BEGIN DATA IN THIS EXERCISE

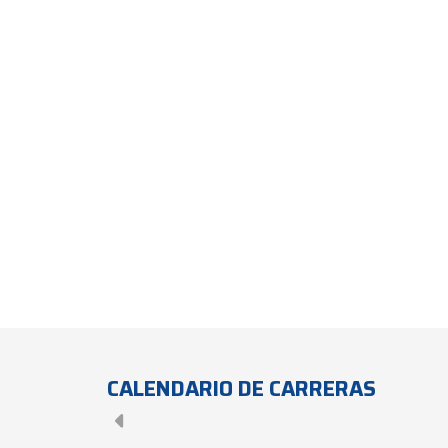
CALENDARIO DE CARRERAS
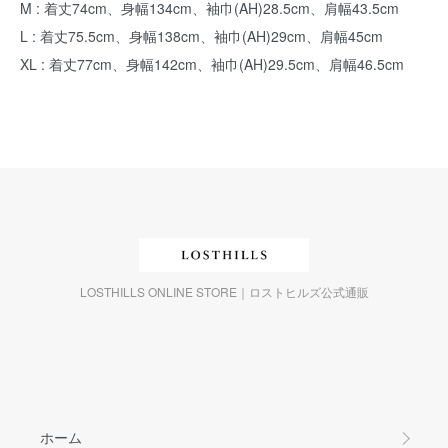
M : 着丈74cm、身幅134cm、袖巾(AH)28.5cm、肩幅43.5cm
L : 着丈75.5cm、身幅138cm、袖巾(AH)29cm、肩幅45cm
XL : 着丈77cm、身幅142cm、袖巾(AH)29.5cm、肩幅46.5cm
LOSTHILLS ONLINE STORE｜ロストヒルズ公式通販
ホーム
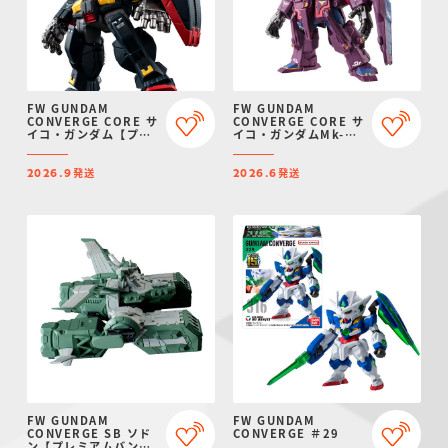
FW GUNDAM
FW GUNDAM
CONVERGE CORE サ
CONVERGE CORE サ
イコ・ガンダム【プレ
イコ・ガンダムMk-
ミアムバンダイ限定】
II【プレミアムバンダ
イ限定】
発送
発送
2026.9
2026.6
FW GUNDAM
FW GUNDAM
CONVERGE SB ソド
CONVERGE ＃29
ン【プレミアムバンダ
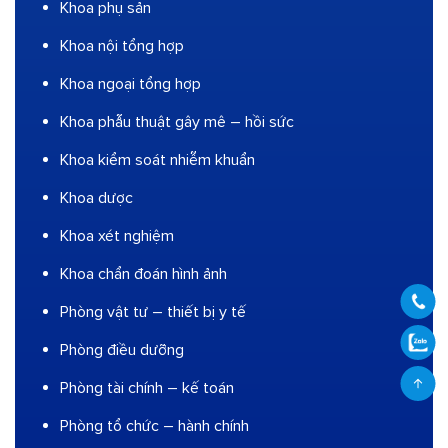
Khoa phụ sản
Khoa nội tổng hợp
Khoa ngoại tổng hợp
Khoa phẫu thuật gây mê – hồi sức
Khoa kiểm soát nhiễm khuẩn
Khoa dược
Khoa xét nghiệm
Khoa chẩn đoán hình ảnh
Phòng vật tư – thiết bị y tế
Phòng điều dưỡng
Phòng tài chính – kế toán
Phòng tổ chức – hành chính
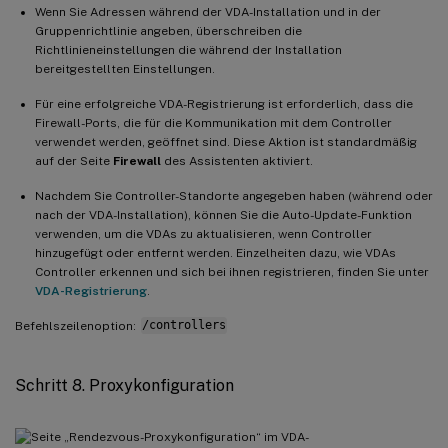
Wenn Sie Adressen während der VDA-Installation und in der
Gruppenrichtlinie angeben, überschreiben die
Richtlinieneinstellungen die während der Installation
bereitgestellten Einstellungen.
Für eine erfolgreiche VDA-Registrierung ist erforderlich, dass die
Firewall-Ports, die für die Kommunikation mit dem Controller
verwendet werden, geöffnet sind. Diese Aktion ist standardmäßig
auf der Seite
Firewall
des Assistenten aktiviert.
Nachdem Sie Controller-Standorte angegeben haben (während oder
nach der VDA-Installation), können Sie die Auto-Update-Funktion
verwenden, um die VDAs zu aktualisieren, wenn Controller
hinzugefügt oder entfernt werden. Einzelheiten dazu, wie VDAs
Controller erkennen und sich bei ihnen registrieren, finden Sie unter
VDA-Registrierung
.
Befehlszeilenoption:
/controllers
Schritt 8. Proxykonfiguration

END DATA IN THIS EXERCISE

TASK STATEMENT =
Setting the pictures aside, return exactly the lines from the line with "Khoa kiểm soát nhiễm khuẩn" through the last line of the listing above.

RESULT OF THIS TASK =
Khoa kiểm soát nhiễm khuẩn
Khoa dược
Khoa xét nghiệm
Khoa chẩn đoán hình ảnh
Phòng vật tư – thiết bị y tế
Phòng điều dưỡng
Phòng tài chính – kế toán
Phòng tổ chức – hành chính
Wenn Sie Adressen während der VDA-Installation und in der
Gruppenrichtlinie angeben, überschreiben die
Richtlinieneinstellungen die während der Installation
bereitgestellten Einstellungen.
Für eine erfolgreiche VDA-Registrierung ist erforderlich, dass die
Firewall-Ports, die für die Kommunikation mit dem Controller
verwendet werden, geöffnet sind. Diese Aktion ist standardmäßig
auf der Seite
Firewall
des Assistenten aktiviert.
Nachdem Sie Controller-Standorte angegeben haben (während oder
nach der VDA-Installation), können Sie die Auto-Update-Funktion
verwenden, um die VDAs zu aktualisieren, wenn Controller
hinzugefügt oder entfernt werden. Einzelheiten dazu, wie VDAs
Controller erkennen und sich bei ihnen registrieren, finden Sie unter
VDA-Registrierung
.
Befehlszeilenoption:
/controllers
Schritt 8. Proxykonfiguration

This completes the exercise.